星座で801ログ保管庫出張所

地球最後の…14

 次の日の朝、目覚めた牡牛は、知らない場所に寝ていることに気づいてぎょっとした。そして記憶が蘇ってくると、辺りを見回して乙女を探した。だが姿が見当たらなかった。身を起こそうとして肩の痛みにうめき、布団を跳ね除けて腕の痛みにうめき、立ち上がろうとして足の痛みにうめく。
 満身創痍の牡牛だった。しかし今の牡牛にとっては、傷の痛みよりも、乙女が居ないことについての恐怖のほうが勝っていた。膝立ちで移動して部屋の隅々を見る。カーテンを開き、外を見る。どちらにも、誰の姿も無かった。
 牡牛はふと耳を澄ませて、ある音を聞いた。音に従って移動し、ふすまを開くと、乙女が狭い空間に横たわって寝息をたてていた。牡牛が思わず出した呼び声に、乙女は目を覚ましたらしく、唸りながらまぶしそうに顔を両手で隠す。
「……駄目なんだ光は。俺はこれから寝るから……」
「居なくなったのかと思った」
 牡牛の詫びる声も聞かず、乙女は牡牛に背を向けて、また寝息をたてはじめた。
 ほっとした牡牛はふすまを閉じると、ふたたび部屋を見渡し、最初は気づかなかった、布団の枕もとの荷物に気づいた。

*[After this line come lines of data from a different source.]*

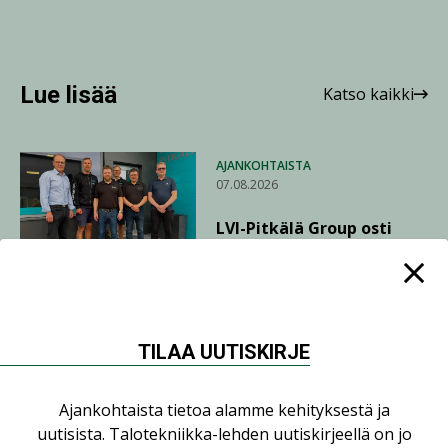
Lue lisää
Katso kaikki
AJANKOHTAISTA
07.08.2026
LVI-Pitkälä Group osti
nopeasti kasvaneen
yrityksen
LEHDEN ARTIKKELIT
TILAA UUTISKIRJE
06.08.2026
Puutteellinen eristys
Ajankohtaista tietoa alamme kehityksestä ja
lisää lämpöhäviöitä
uutisista. Talotekniikka-lehden uutiskirjeellä on jo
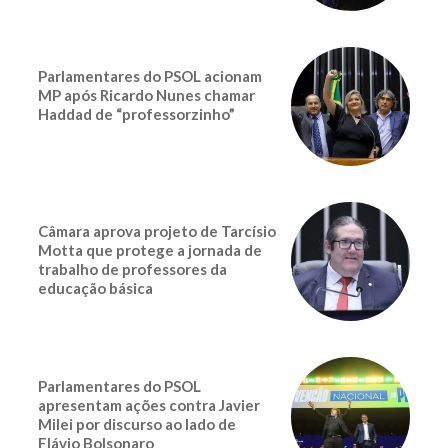
Parlamentares do PSOL acionam
MP após Ricardo Nunes chamar
Haddad de “professorzinho”
Câmara aprova projeto de Tarcísio
Motta que protege a jornada de
trabalho de professores da
educação básica
Parlamentares do PSOL
apresentam ações contra Javier
Milei por discurso ao lado de
Flávio Bolsonaro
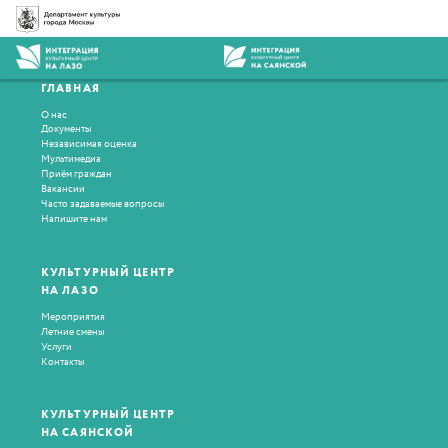
ГЛАВНАЯ
О нас
Документы
Независимая оценка
Мультимедиа
Приём граждан
Вакансии
Часто задаваемые вопросы
Напишите нам
КУЛЬТУРНЫЙ ЦЕНТР
НА ЛАЗО
Мероприятия
Летние смены
Услуги
Контакты
КУЛЬТУРНЫЙ ЦЕНТР
НА САЯНСКОЙ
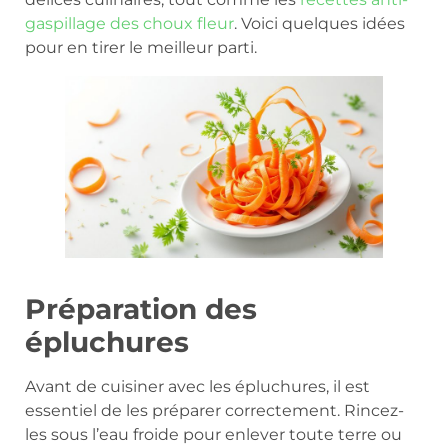
gaspillage des choux fleur
. Voici quelques idées
pour en tirer le meilleur parti.
Préparation des
épluchures
Avant de cuisiner avec les épluchures, il est
essentiel de les préparer correctement. Rincez-
les sous l’eau froide pour enlever toute terre ou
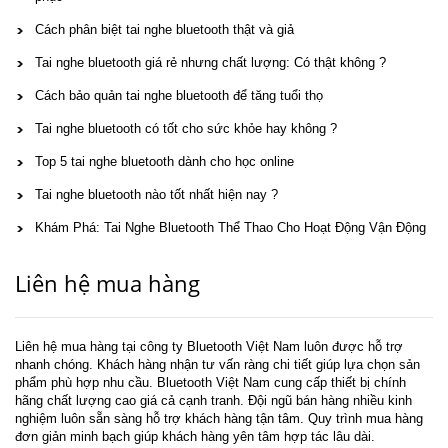
Cách phân biệt tai nghe bluetooth thật và giả
Tai nghe bluetooth giá rẻ nhưng chất lượng: Có thật không ?
Cách bảo quản tai nghe bluetooth để tăng tuổi thọ
Tai nghe bluetooth có tốt cho sức khỏe hay không ?
Top 5 tai nghe bluetooth dành cho học online
Tai nghe bluetooth nào tốt nhất hiện nay ?
Khám Phá: Tai Nghe Bluetooth Thể Thao Cho Hoạt Động Vận Động
Liên hệ mua hàng
Liên hệ mua hàng tại công ty Bluetooth Việt Nam luôn được hỗ trợ
nhanh chóng. Khách hàng nhận tư vấn ràng chi tiết giúp lựa chọn sản
phẩm phù hợp nhu cầu. Bluetooth Việt Nam cung cấp thiết bị chính
hãng chất lượng cao giá cả cạnh tranh. Đội ngũ bán hàng nhiều kinh
nghiệm luôn sẵn sàng hỗ trợ khách hàng tận tâm. Quy trình mua hàng
đơn giản minh bạch giúp khách hàng yên tâm hợp tác lâu dài.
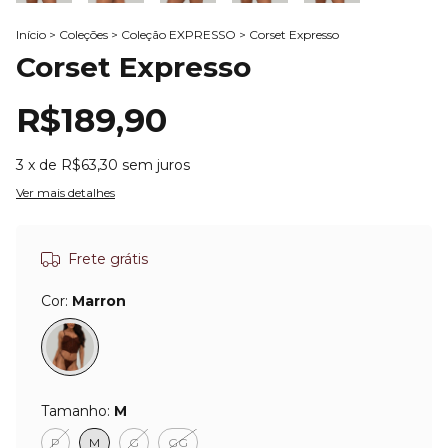
Início
>
Coleções
>
Coleção EXPRESSO
>
Corset Expresso
Corset Expresso
R$189,90
3
x de
R$63,30
sem juros
Ver mais detalhes
Frete grátis
Cor:
Marron
Tamanho:
M
P
M
G
GG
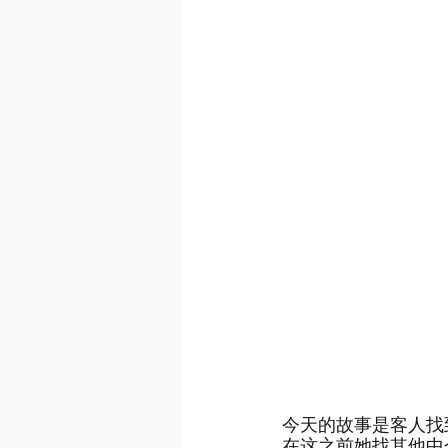
今天的故事是客人找
在这之前她找其他中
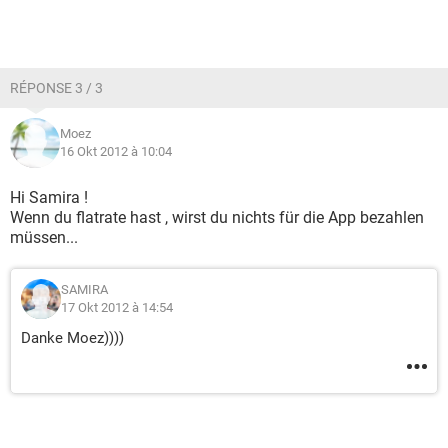
RÉPONSE 3 / 3
Moez
16 Okt 2012 à 10:04
Hi Samira !
Wenn du flatrate hast , wirst du nichts für die App bezahlen
müssen...
SAMIRA
17 Okt 2012 à 14:54
Danke Moez))))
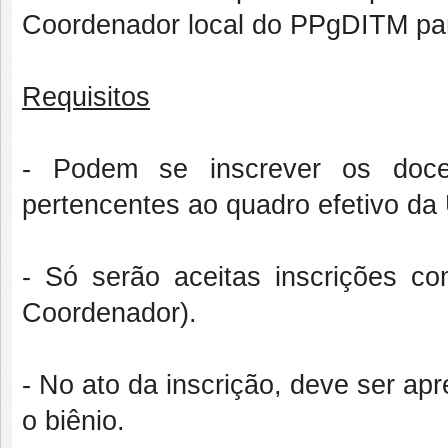
Coordenador local do PPgDITM par
Requisitos
- Podem se inscrever os doc
pertencentes ao quadro efetivo d
- Só serão aceitas inscrições c
Coordenador).
- No ato da inscrição, deve ser ap
o biênio.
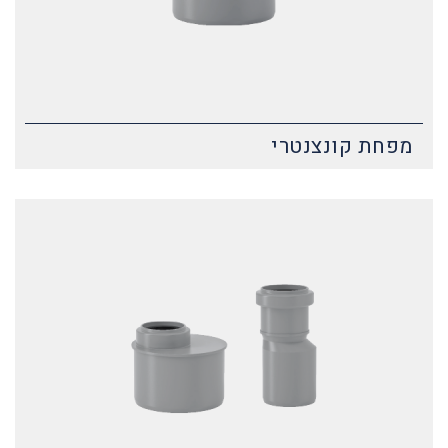
מפחת קונצנטרי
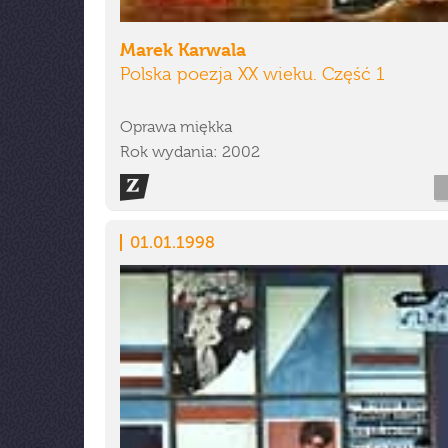
Marek Karwala
Polska poezja XX wieku. Część 1
Oprawa miękka
Rok wydania: 2002
01.01.1998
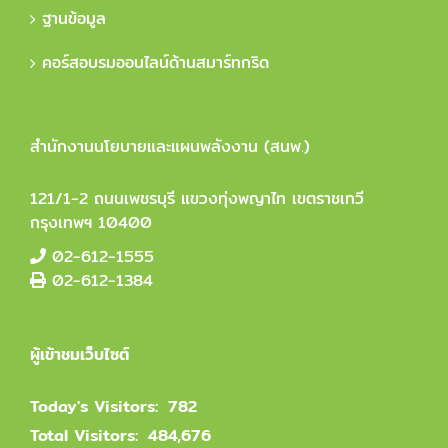
ฐานข้อมูล
คอร์สอบรมออนไลน์ด้านสมาร์ทกริด
สำนักงานนโยบายและแผนพลังงาน (สนพ.)
121/1-2 ถนนเพชรบุรี แขวงทุ่งพญาไท เขตราชเทวี
กรุงเทพฯ 10400
02-612-1555
02-612-1384
ผู้เข้าชมเว็บไซต์
Today's Visitors:
782
Total Visitors:
484,676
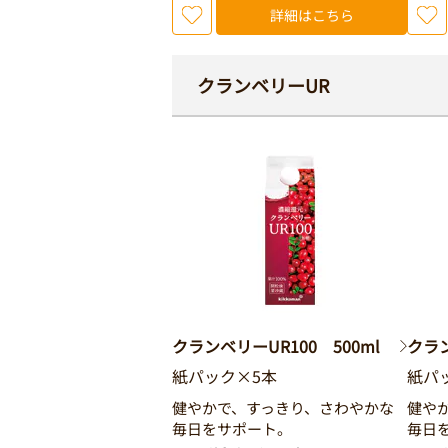
詳細はこちら
クランベリーUR
クランベリーUR100 500ml
クラン
紙パック×5本
紙パ
健やかで、すっきり、さわやかな
健や
毎日をサポート。
毎日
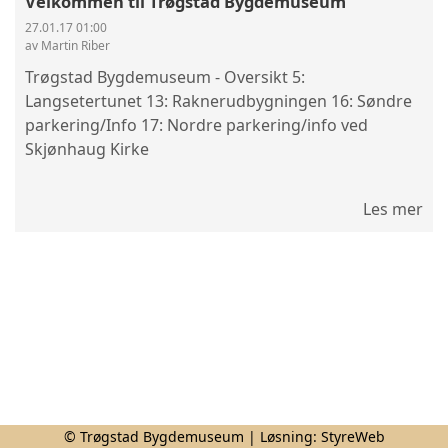
Velkommen til Trøgstad Bygdemuseum
27.01.17 01:00
av Martin Riber
Trøgstad Bygdemuseum - Oversikt 5:
Langsetertunet 13: Raknerudbygningen 16: Søndre
parkering/Info 17: Nordre parkering/info ved
Skjønhaug Kirke
Les mer
© Trøgstad Bygdemuseum | Løsning:
StyreWeb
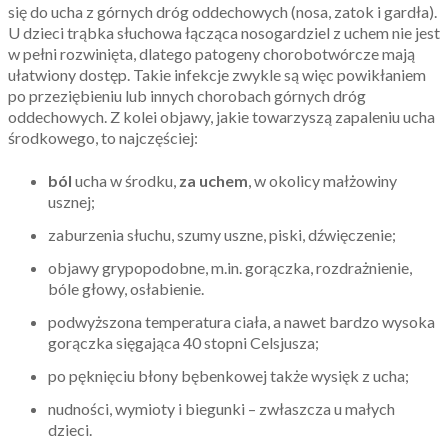
się do ucha z górnych dróg oddechowych (nosa, zatok i gardła).
U dzieci trąbka słuchowa łącząca nosogardziel z uchem nie jest
w pełni rozwinięta, dlatego patogeny chorobotwórcze mają
ułatwiony dostęp. Takie infekcje zwykle są więc powikłaniem
po przeziębieniu lub innych chorobach górnych dróg
oddechowych. Z kolei objawy, jakie towarzyszą zapaleniu ucha
środkowego, to najczęściej:
ból
ucha w środku,
za uchem
, w okolicy małżowiny
usznej;
zaburzenia słuchu, szumy uszne, piski, dźwięczenie;
objawy grypopodobne, m.in. gorączka, rozdrażnienie,
bóle głowy, osłabienie.
podwyższona temperatura ciała, a nawet bardzo wysoka
gorączka sięgająca 40 stopni Celsjusza;
po pęknięciu błony bębenkowej także wysięk z ucha;
nudności, wymioty i biegunki – zwłaszcza u małych
dzieci.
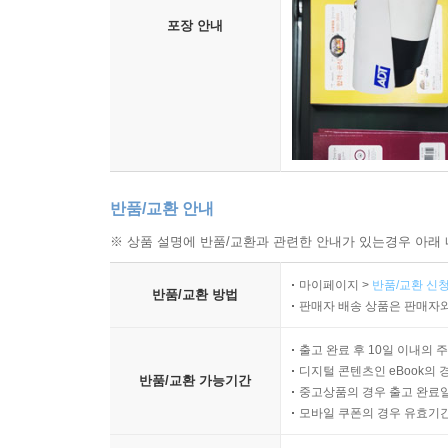
포장 안내
반품/교환 안내
※ 상품 설명에 반품/교환과 관련한 안내가 있는경우 아래 
마이페이지 >
반품/교환 신청
반품/교환 방법
판매자 배송 상품은 판매자와
출고 완료 후 10일 이내의 
디지털 콘텐츠인 eBook의 
반품/교환 가능기간
중고상품의 경우 출고 완료일
모바일 쿠폰의 경우 유효기간(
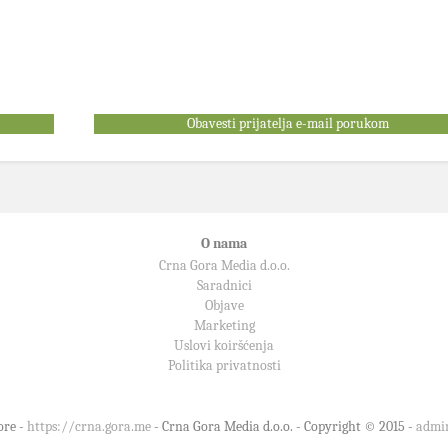
Obavesti prijatelja e-mail porukom
O nama
Crna Gora Media d.o.o.
Saradnici
Objave
Marketing
Uslovi koiršćenja
Politika privatnosti
ore -
https://crna.gora.me
- Crna Gora Media d.o.o. - Copyright © 2015 -
admi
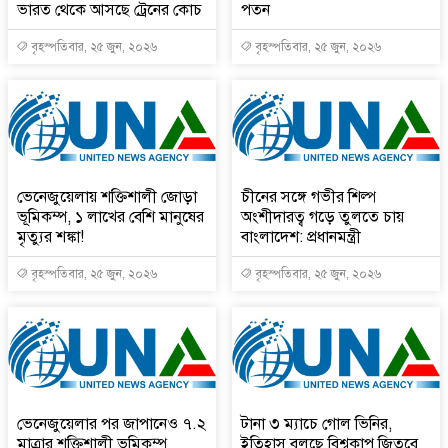
ভারত থেকে আসছে ট্রেনের কোচ
পতন
বৃহস্পতিবার, ২৫ জুন, ২০২৬
বৃহস্পতিবার, ২৫ জুন, ২০২৬
ভেনেজুয়েলায় শক্তিশালী জোড়া
চীনের সঙ্গে গভীর শিল্প
ভূমিকম্প, ১ লাখের বেশি মানুষের
অংশীদারত্ব গড়ে তুলতে চায়
মৃত্যুর শঙ্কা!
বাংলাদেশ: প্রধানমন্ত্রী
বৃহস্পতিবার, ২৫ জুন, ২০২৬
বৃহস্পতিবার, ২৫ জুন, ২০২৬
ভেনেজুয়েলার পর জাপানেও ৭.২
টানা ৩ ম্যাচে গোল ভিনির,
মাত্রার শক্তিশালী ভূমিকম্প
ইতিহাস বলছে বিশ্বকাপ জিতবে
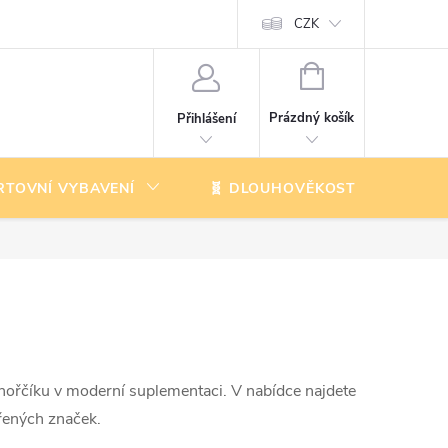
CZK
NÁKUPNÍ
KOŠÍK
Prázdný košík
Přihlášení
RTOVNÍ VYBAVENÍ
🧬 DLOUHOVĚKOST
K
 hořčíku v moderní suplementaci. V nabídce najdete
ěřených značek.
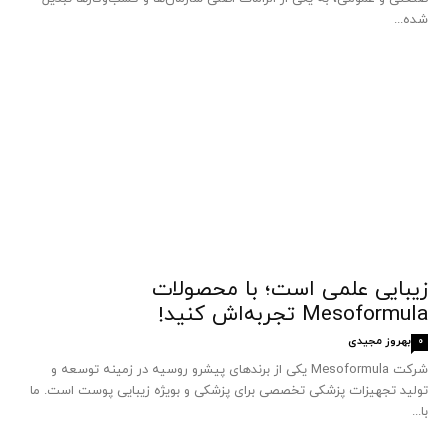
شده...
زیبایی علمی است؛ با محصولات
Mesoformula تجربه‌اش کنید!
بهروز مجیدی
0
شرکت Mesoformula یکی از برندهای پیشرو روسیه در زمینه توسعه و
تولید تجهیزات پزشکی تخصصی برای پزشکی و بویژه زیبایی پوست است. ما
با...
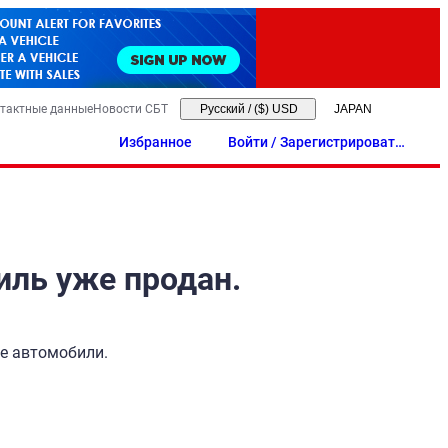
тактные данные
Новости СБТ
Русский
/
($) USD
Избранное
Войти / Зарегистрировать
ся
иль уже продан.
ые автомобили.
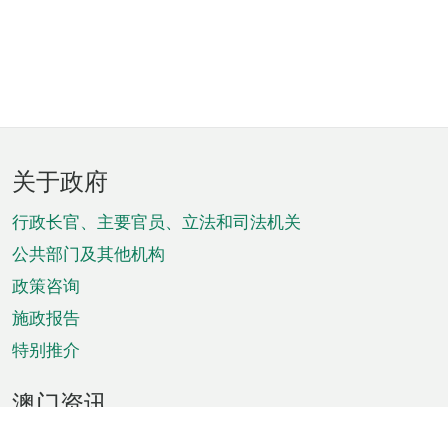
页
关于政府
脚
菜
行政长官、主要官员、立法和司法机关
单
公共部门及其他机构
政策咨询
施政报告
特别推介
澳门资讯
天气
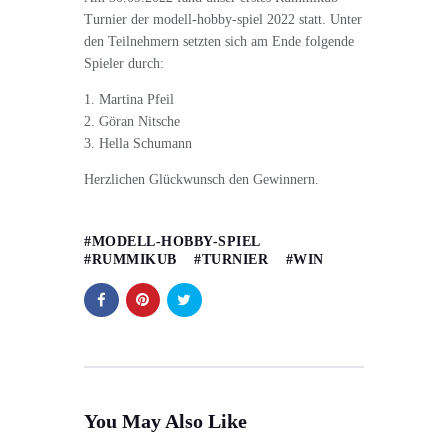
Turnier der modell-hobby-spiel 2022 statt. Unter
den Teilnehmern setzten sich am Ende folgende
Spieler durch:
1. Martina Pfeil
2. Göran Nitsche
3. Hella Schumann
Herzlichen Glückwunsch den Gewinnern.
MODELL-HOBBY-SPIEL
RUMMIKUB
TURNIER
WIN
You May Also Like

牡牛の私物のそばに、見慣れない物品があったのだ。それは防災セットだった。中には缶入りの水と、アルファ米と、救急箱が入っていた。そして乙女の書いたメモが、袋の上の乗せてあった。牡牛はそれを読んだ。

『色々と言いたいことがあるがうまくまとまらない。つらつらと書くが、おまえの生き方はすこし危機感に欠けているように思う。のん気すぎるんだ。だから怪我をするはめになる。今日は動かずに寝ておけ。牡牛が寝ている間に外に出て、団地の各部屋に入り、いろいろと見つけてきた。薬があったので傷を洗って、これを塗って、足を冷やしておけ。腹が減っても料理などせず、あるものを食って、とにかく休んでおけ。掃除もするな。乙女』

 メモと呼ぶには少々几帳面すぎる文面と、綺麗な文字だった。
 いろいろと苦労してきた牡牛にとっては、のん気という評価には抗議をしたいところだった。しかしその辛らつな言葉の選び方は、いかにも乙女らしかった。
 牡牛はとりあえず乙女の言葉に従うことにした。洗面所の鏡の前に移動して、傷の具合を見る。今まで見えなかった肩の傷を調べる。首の左右に、虎の爪の形に、斜めに走った傷があった。ばい菌が入ったらしく膿んでいて、熱い痛みがある。膿みをつぶし、傷口を水で洗って、薬を塗り、新しい包帯を巻く。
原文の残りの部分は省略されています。